A newly developed text-to-speech language model from Microsoft can mimic a person’s speech from as little as three seconds of sample audio – but the tech giant is keeping its tech under wraps for now so it is not misused.

One of Microsoft’s artificial intelligence (AI) research teams publicised a paper about its model for text-to-speech (TTS) synthesis last week.

The model is called VALL-E – no doubt a nod to OpenAI’s image generating AI DALL-E – and it shows a remarkable ability to copy not just a speaker’s voice, but also their emotional intonations (like anger) and the acoustic properties of the recording (like reverberation).

It was trained on 60,000 hours of audio containing 7,000 unique speakers using a set of 16 expensive 32GB NVIDIA graphics cards.

The result is a text-to-speech model that can produce audio mimicking speakers who didn’t appear in the training data using a small, three-second sample of their speech.

In the field machine learning, this is known as a ‘zero-shot’ problem and gives the model far greater scope than an AI that needs to be trained on hours’ worth of a single person’s speech to accurately mimic them.

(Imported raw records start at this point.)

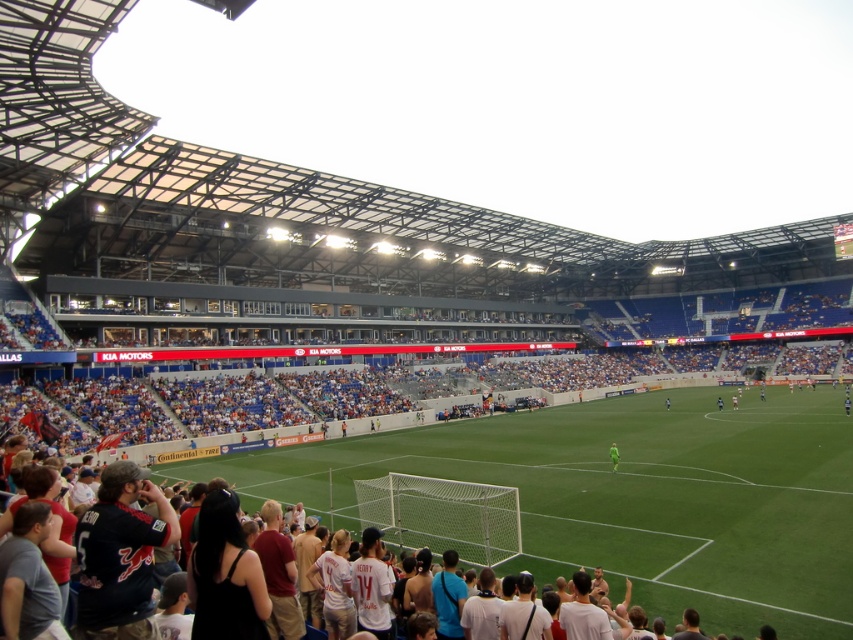 Question: Can you confirm if green grass football field at lower center is smaller than green jersey at center?

Choices:
 (A) no
 (B) yes

Answer: (A)

Question: Which object is closer to the camera taking this photo?

Choices:
 (A) green grass football field at lower center
 (B) green jersey at center

Answer: (A)

Question: Among these objects, which one is farthest from the camera?

Choices:
 (A) green grass football field at lower center
 (B) green jersey at center

Answer: (B)

Question: Can you confirm if green grass football field at lower center is smaller than green jersey at center?

Choices:
 (A) no
 (B) yes

Answer: (A)

Question: In this image, where is green grass football field at lower center located relative to green jersey at center?

Choices:
 (A) right
 (B) left

Answer: (B)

You can listen to samples of VALL-E on a site setup by the research team. Some of the results do sound computer-generated and others don’t vary much to the baseline sample – which are limitations the paper recognises.

But overall, VALL-E’s speech mimicry and ability to re-produce audio environments is impressive to hear, so much so that the Microsoft team is preparing a method of detecting whether audio has been generated by VALL-E.

“Since VALL-E could synthesise speech that maintains speaker identity, it may carry potential risks in misuse of the model, such as spoofing voice identification or impersonating a specific speaker,” the paper says.

“To mitigate such risks, it is possible to build a detection model to discriminate whether an audio clip was synthesised by VALL-E.

“We will also put Microsoft AI Principles into practice when further developing the models.”

One possible practical application of this technology – beyond impersonating celebrities – is in creating audio data for speech recognition systems like Siri and Alexa.

“Speech recognition always benefits from diverse inputs with different speakers and acoustic environments, which cannot be met by the previous [text-to-speech system] systems,” the paper’s authors note.

“Considering the diversity feature of VALL-E, it is an ideal candidate to generate pseudo-data for speech recognition.”

Microsoft also suggested a fully AI-based content creation system combining text generation models like GPT-3 which was made famous by ChatGPT. The podcasts and audiobooks of the future could be entirely written and spoken by generative AI.

Already the creative industries are struggling to deal with the rise of AI art threatening to take over work that used to belong to artists.

Digital artist Ben Moran made news recently after they were banned from the popular Art subreddit for submitting AI-generated art, which is against the community guidelines.

Moran is adamant they genuinely created the image, not an AI.